Teams are increasingly wiring their preferred AI tools directly into production databases via MCP, just like thousands of others. But with more than 18,000 MCP servers in the wild, an estimated 10% are outright malicious, and most of the rest remain exploitable.


Enterprises face a dangerous gap: no visibility into these connections, no guardrails to enforce, and no way to curb the risk without halting AI adoption altogether.


Teams are increasingly connecting AI to production databases, internal APIs, and core company systems to drive productivity, leaving them with an impossible choice: block MCP entirely or accept the resulting chaos.

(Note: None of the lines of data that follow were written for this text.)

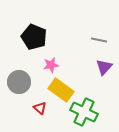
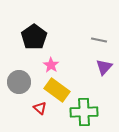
black pentagon: rotated 15 degrees clockwise
pink star: rotated 28 degrees counterclockwise
yellow rectangle: moved 4 px left
green cross: rotated 28 degrees counterclockwise
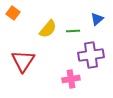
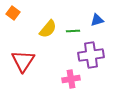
blue triangle: moved 1 px down; rotated 24 degrees clockwise
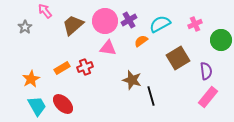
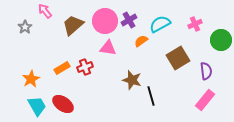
pink rectangle: moved 3 px left, 3 px down
red ellipse: rotated 10 degrees counterclockwise
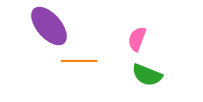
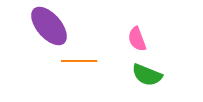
pink semicircle: rotated 40 degrees counterclockwise
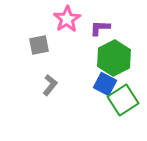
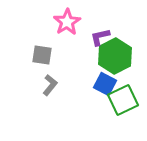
pink star: moved 3 px down
purple L-shape: moved 9 px down; rotated 15 degrees counterclockwise
gray square: moved 3 px right, 10 px down; rotated 20 degrees clockwise
green hexagon: moved 1 px right, 2 px up
green square: rotated 8 degrees clockwise
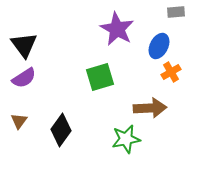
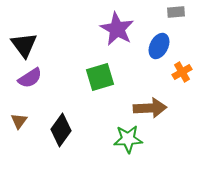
orange cross: moved 11 px right
purple semicircle: moved 6 px right
green star: moved 2 px right; rotated 8 degrees clockwise
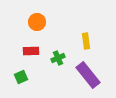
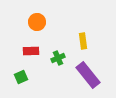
yellow rectangle: moved 3 px left
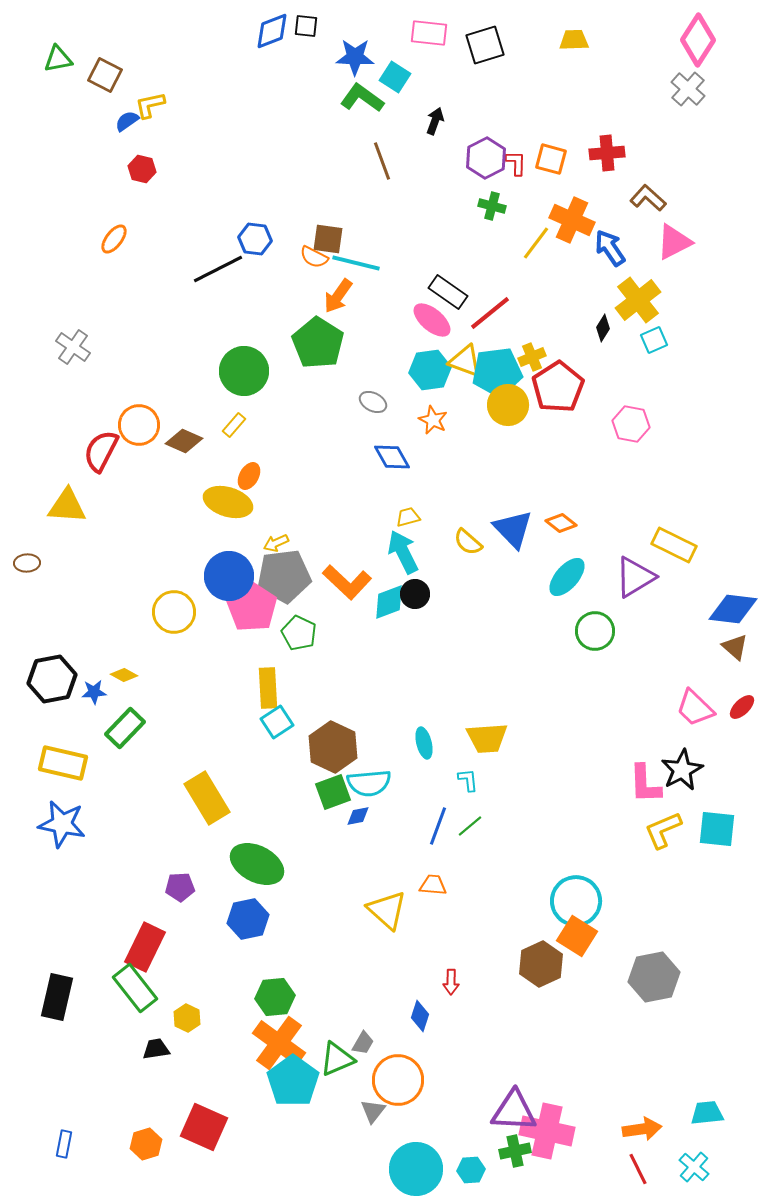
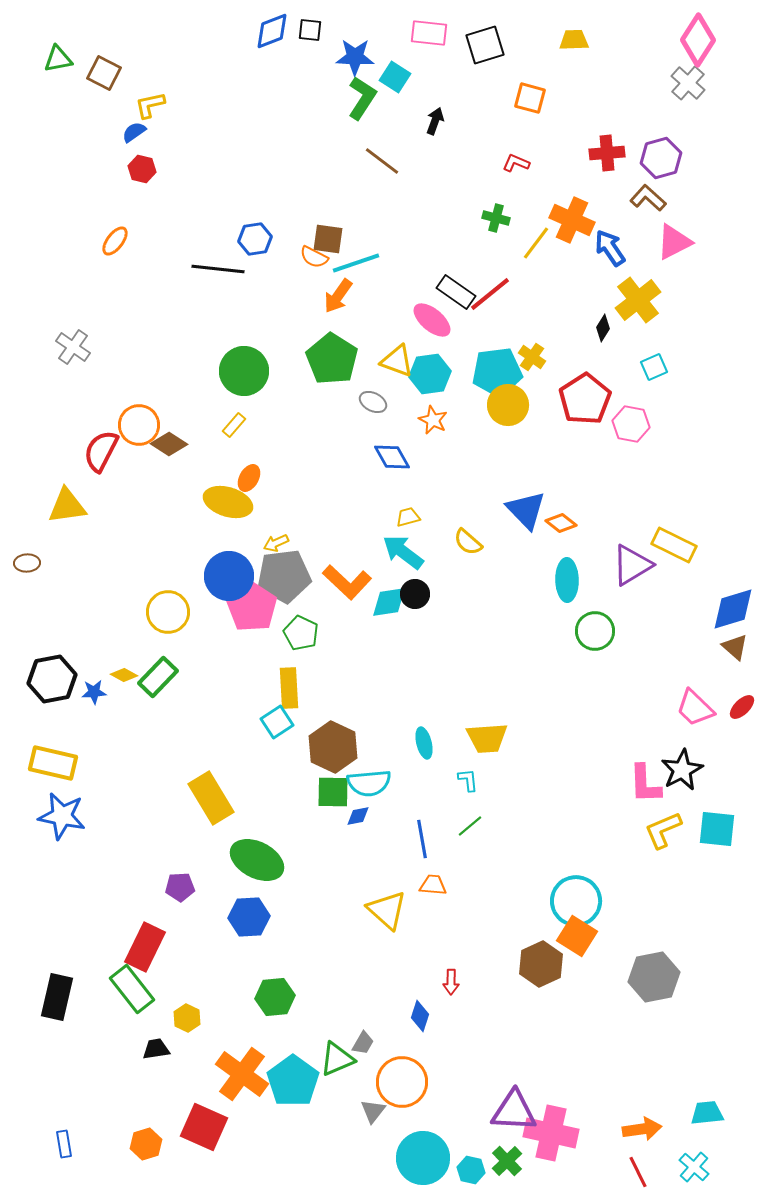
black square at (306, 26): moved 4 px right, 4 px down
brown square at (105, 75): moved 1 px left, 2 px up
gray cross at (688, 89): moved 6 px up
green L-shape at (362, 98): rotated 87 degrees clockwise
blue semicircle at (127, 121): moved 7 px right, 11 px down
purple hexagon at (486, 158): moved 175 px right; rotated 12 degrees clockwise
orange square at (551, 159): moved 21 px left, 61 px up
brown line at (382, 161): rotated 33 degrees counterclockwise
red L-shape at (516, 163): rotated 68 degrees counterclockwise
green cross at (492, 206): moved 4 px right, 12 px down
orange ellipse at (114, 239): moved 1 px right, 2 px down
blue hexagon at (255, 239): rotated 16 degrees counterclockwise
cyan line at (356, 263): rotated 33 degrees counterclockwise
black line at (218, 269): rotated 33 degrees clockwise
black rectangle at (448, 292): moved 8 px right
red line at (490, 313): moved 19 px up
cyan square at (654, 340): moved 27 px down
green pentagon at (318, 343): moved 14 px right, 16 px down
yellow cross at (532, 357): rotated 32 degrees counterclockwise
yellow triangle at (465, 361): moved 68 px left
cyan hexagon at (430, 370): moved 4 px down
red pentagon at (558, 387): moved 27 px right, 12 px down
brown diamond at (184, 441): moved 15 px left, 3 px down; rotated 9 degrees clockwise
orange ellipse at (249, 476): moved 2 px down
yellow triangle at (67, 506): rotated 12 degrees counterclockwise
blue triangle at (513, 529): moved 13 px right, 19 px up
cyan arrow at (403, 552): rotated 27 degrees counterclockwise
cyan ellipse at (567, 577): moved 3 px down; rotated 42 degrees counterclockwise
purple triangle at (635, 577): moved 3 px left, 12 px up
cyan diamond at (389, 602): rotated 12 degrees clockwise
blue diamond at (733, 609): rotated 24 degrees counterclockwise
yellow circle at (174, 612): moved 6 px left
green pentagon at (299, 633): moved 2 px right
yellow rectangle at (268, 688): moved 21 px right
green rectangle at (125, 728): moved 33 px right, 51 px up
yellow rectangle at (63, 763): moved 10 px left
green square at (333, 792): rotated 21 degrees clockwise
yellow rectangle at (207, 798): moved 4 px right
blue star at (62, 824): moved 8 px up
blue line at (438, 826): moved 16 px left, 13 px down; rotated 30 degrees counterclockwise
green ellipse at (257, 864): moved 4 px up
blue hexagon at (248, 919): moved 1 px right, 2 px up; rotated 9 degrees clockwise
green rectangle at (135, 988): moved 3 px left, 1 px down
orange cross at (279, 1043): moved 37 px left, 31 px down
orange circle at (398, 1080): moved 4 px right, 2 px down
pink cross at (547, 1131): moved 4 px right, 2 px down
blue rectangle at (64, 1144): rotated 20 degrees counterclockwise
green cross at (515, 1151): moved 8 px left, 10 px down; rotated 32 degrees counterclockwise
cyan circle at (416, 1169): moved 7 px right, 11 px up
red line at (638, 1169): moved 3 px down
cyan hexagon at (471, 1170): rotated 16 degrees clockwise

With the model race settled, the real contest now centers on controlling how AI interfaces with the world’s tools and data.

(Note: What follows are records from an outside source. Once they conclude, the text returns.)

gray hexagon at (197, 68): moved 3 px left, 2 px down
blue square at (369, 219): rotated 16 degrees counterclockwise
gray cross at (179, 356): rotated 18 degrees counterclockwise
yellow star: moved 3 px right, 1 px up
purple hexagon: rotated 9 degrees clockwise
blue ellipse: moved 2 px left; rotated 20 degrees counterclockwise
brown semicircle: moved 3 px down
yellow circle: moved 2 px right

Runlayer establishes Enterprise MCP as the secure, scalable path for production AI. It combines high-accuracy threat detection, fine-grained IdP-based permissions, full observability, and a vetted MCP catalog, deployable in-cloud or in-VPC.


AI-native companies like Gusto and Opendoor already rely on it, supported by advisors including the Co-Creator of MCP at Anthropic and the Head of Security at Cursor.


As MCP becomes the backbone of enterprise AI, just as APIs defined the previous era, Runlayer provides the infrastructure needed to deploy AI agents without chaos.


Runlayer is reshaping how AI operates, shifting from passive answers to real actions inside existing tools. The company is scaling MCP as the foundation for safe, capable AI agents for every enterprise.